Understanding the G-7 before the Italian summit

President Trump continues his first international trip with other G-7 leaders.

President Donald Trump is in Taormina, Italy, where he will attend his first Group of Seven summit.

The meeting comes a day after the U.S. president faced other world leaders at the NATO headquarters in Brussels, where he called out NATO leaders for "chronic underpayments" to the security alliance. Whether points of contention loom for Trump at the G-7 summit is unclear, but among possible areas of discussion will be whether the U.S. will withdraw the from the Paris climate accord signed between by nearly 200 nations during the Obama administration. Trump has publicly blasted the agreement in the past.

But coordinating and discussing international politics and economics is why the group of advanced industrialized countries exists. The group consists of Canada, France, Germany, Italy, Japan, the United Kingdom and the U.S., and it has been meeting regularly since its founding in 1975. While not a country, the European Union is also represented at G-7 meetings.

The consultative diplomatic grouping was founded by six of the countries to discuss international economic policies following a period of global economic stagnation caused by the 1970s oil crisis. Canada was added the following year, and in the 1980s the group expanded its purview to discuss foreign and security policy issues.

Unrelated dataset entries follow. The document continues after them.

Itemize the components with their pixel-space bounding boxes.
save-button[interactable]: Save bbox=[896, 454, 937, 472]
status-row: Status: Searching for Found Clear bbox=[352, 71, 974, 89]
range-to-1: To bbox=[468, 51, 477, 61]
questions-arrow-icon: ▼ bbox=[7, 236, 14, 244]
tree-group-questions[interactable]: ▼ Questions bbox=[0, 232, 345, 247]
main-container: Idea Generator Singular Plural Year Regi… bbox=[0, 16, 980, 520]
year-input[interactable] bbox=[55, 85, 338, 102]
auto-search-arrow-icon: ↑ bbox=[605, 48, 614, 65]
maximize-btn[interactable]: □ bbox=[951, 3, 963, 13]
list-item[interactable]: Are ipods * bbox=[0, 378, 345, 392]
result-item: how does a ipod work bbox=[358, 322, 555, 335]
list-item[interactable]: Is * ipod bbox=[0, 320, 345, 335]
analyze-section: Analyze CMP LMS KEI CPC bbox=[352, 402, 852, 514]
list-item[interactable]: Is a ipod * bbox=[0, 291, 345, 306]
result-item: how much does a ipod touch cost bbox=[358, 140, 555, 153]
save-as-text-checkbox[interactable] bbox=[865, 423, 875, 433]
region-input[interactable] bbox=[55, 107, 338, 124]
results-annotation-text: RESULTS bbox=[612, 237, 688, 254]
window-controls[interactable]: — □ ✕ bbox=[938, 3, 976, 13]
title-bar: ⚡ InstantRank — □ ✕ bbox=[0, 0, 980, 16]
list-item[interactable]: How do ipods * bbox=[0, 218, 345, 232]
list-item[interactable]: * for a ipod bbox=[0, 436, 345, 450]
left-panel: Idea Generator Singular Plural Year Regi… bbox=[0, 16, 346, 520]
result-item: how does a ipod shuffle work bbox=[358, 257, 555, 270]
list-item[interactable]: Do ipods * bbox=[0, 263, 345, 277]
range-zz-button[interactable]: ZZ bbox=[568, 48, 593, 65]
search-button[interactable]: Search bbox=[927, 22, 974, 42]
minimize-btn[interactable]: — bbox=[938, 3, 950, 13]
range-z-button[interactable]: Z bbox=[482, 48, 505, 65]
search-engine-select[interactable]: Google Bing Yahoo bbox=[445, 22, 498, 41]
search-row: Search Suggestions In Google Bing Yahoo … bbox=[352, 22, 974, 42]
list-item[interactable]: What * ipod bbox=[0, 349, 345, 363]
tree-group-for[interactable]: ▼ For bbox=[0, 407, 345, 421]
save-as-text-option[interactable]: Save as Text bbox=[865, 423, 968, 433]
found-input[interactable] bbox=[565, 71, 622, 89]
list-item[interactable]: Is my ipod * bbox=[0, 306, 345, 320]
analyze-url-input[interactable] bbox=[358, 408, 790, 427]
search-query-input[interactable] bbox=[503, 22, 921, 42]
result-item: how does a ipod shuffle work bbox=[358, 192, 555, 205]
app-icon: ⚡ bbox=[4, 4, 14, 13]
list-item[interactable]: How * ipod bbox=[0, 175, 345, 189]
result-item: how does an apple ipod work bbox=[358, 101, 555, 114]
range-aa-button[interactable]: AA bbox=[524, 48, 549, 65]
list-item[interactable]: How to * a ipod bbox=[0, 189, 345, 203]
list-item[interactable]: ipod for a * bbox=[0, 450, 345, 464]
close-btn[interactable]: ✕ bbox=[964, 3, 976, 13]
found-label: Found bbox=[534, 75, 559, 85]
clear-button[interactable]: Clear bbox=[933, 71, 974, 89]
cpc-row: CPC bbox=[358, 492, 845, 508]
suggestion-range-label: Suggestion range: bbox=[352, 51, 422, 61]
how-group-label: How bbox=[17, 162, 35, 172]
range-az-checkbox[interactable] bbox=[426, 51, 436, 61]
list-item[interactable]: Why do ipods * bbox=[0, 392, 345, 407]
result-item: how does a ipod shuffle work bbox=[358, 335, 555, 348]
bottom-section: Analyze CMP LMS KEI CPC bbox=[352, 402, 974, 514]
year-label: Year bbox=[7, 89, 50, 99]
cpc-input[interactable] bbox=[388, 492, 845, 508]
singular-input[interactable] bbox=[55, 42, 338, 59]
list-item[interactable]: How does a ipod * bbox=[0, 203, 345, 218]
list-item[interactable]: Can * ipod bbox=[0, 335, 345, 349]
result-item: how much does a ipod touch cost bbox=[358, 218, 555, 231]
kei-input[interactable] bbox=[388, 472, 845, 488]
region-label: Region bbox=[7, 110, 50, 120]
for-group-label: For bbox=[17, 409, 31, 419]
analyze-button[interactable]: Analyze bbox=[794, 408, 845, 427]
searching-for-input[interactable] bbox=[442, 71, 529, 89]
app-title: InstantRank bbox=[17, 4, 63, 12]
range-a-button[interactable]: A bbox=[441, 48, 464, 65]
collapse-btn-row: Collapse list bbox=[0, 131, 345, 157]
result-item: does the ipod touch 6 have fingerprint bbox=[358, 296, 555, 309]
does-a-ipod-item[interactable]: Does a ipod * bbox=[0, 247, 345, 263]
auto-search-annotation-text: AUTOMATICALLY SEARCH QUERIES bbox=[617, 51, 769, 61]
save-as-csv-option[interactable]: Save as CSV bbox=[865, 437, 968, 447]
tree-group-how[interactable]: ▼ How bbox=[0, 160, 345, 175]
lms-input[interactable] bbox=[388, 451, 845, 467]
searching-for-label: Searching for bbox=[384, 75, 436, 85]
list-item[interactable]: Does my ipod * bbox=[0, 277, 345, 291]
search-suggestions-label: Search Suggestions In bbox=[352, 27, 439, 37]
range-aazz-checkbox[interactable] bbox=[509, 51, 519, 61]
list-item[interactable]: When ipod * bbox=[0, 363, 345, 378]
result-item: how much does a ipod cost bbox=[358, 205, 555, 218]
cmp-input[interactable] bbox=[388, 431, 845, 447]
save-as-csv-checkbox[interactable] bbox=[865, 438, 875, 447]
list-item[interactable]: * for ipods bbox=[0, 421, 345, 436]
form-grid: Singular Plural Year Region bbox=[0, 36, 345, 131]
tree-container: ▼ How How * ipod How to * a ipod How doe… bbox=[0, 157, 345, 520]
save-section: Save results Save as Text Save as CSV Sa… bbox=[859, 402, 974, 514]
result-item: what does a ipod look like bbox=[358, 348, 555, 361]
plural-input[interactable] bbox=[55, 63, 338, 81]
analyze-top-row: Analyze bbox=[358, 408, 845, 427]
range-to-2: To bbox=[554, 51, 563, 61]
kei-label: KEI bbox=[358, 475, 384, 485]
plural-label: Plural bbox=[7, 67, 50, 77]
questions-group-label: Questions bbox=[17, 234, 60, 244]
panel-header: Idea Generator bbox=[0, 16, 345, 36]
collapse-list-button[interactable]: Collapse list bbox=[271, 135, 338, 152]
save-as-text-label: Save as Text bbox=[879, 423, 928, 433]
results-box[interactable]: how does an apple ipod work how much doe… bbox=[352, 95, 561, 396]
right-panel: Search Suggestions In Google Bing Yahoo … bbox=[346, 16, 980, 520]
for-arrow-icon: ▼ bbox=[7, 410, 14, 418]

For nearly two decades beginning in the mid-1990s, the addition of Russia made the G-7 the G-8. But after Russia annexed Crimea in 2014, the other member countries disallowed Russia from attending the summit "as a result of Russia's violation of the sovereignty and territorial integrity of Ukraine," according to the G-7 organizers from the following year.

The G-7 meetings are hosted by one of the member countries in different cities every year. This year's summit will span Friday and Saturday, with scheduled sessions covering foreign policy about cybersecurity, terrorism, trade, climate and migration.

There will also be a closed meeting on Saturday with no agenda for the seven leaders to discuss.

National Economic Council Director Gary Cohn, who is expected to attend some portions of the summit with Trump, told reporters Thursday that in addition to other topics, there will be a "fairly robust discussion" about climate but that the president will "ultimately make a decision on Paris and climate when he gets back" to the U.S.